Items from a dataset:
○ ○ ○ ○ ○ ○ ○

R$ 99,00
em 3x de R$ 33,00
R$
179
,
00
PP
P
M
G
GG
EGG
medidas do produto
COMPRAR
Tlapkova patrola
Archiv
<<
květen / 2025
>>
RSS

○ ○ ○ ○ ○ ○ ○

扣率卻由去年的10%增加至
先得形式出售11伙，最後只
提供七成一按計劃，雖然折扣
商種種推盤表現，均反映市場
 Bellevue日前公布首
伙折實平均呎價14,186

○ ○ ○ ○ ○ ○ ○

• **REQUIRED ACTION**
Starting at the line above that contains "提供七成一按計劃，雖然折扣", write out each line exactly until the line that contains "伙折實平均呎價14,186" has been written, and stop there.

• **WRITTEN RESPONSE**
提供七成一按計劃，雖然折扣
商種種推盤表現，均反映市場
 Bellevue日前公布首
伙折實平均呎價14,186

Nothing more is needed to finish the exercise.